▸ Exercise
From the data that follows, print exactly the lines starting at the one containing "provide you with" and ending at the one containing "Can I prepare for the SAP C_ARP2P exa"; include both of them and nothing more.

▸ Records provided
== == ==

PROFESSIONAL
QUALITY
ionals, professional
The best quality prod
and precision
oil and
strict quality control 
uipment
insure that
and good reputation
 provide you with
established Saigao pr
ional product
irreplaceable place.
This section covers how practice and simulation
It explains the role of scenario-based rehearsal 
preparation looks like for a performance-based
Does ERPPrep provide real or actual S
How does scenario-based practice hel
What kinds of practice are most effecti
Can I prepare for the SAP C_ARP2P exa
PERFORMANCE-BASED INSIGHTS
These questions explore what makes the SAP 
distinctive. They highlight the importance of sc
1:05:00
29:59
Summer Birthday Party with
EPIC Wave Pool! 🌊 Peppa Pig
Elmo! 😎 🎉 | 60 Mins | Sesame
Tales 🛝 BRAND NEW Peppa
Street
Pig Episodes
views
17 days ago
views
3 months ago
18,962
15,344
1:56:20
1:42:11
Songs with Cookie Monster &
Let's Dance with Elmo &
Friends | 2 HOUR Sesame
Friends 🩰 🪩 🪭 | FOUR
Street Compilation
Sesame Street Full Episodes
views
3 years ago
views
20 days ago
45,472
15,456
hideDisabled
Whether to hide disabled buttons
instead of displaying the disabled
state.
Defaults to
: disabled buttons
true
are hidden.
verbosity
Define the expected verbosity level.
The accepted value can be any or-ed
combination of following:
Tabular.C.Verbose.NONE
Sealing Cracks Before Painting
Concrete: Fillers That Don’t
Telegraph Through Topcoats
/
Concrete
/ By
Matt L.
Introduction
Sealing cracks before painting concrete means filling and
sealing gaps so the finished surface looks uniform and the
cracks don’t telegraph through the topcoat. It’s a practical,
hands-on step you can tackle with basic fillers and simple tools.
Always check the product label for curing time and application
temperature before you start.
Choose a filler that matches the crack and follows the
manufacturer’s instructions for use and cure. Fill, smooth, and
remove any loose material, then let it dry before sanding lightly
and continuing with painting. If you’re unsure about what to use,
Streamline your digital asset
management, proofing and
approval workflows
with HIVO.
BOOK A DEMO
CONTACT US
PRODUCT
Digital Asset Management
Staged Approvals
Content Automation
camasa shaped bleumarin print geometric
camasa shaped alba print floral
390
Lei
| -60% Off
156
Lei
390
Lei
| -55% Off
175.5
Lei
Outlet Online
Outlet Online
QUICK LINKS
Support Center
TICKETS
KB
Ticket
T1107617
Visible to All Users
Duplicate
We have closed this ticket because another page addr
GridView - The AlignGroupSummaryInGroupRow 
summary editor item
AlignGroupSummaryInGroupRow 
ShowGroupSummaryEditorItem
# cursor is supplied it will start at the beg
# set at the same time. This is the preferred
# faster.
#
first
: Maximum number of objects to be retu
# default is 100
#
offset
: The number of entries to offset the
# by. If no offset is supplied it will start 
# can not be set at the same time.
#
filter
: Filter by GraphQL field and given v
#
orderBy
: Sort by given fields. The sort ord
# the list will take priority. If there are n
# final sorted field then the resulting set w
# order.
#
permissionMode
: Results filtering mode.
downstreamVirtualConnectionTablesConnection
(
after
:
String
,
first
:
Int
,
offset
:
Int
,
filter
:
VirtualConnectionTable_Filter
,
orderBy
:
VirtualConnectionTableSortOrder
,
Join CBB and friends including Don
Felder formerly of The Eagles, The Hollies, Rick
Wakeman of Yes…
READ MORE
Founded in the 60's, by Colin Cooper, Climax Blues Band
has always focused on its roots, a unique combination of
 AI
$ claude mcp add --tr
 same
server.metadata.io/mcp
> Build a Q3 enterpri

== == ==

▸ Task solution
 provide you with
established Saigao pr
ional product
irreplaceable place.
This section covers how practice and simulation
It explains the role of scenario-based rehearsal 
preparation looks like for a performance-based
Does ERPPrep provide real or actual S
How does scenario-based practice hel
What kinds of practice are most effecti
Can I prepare for the SAP C_ARP2P exa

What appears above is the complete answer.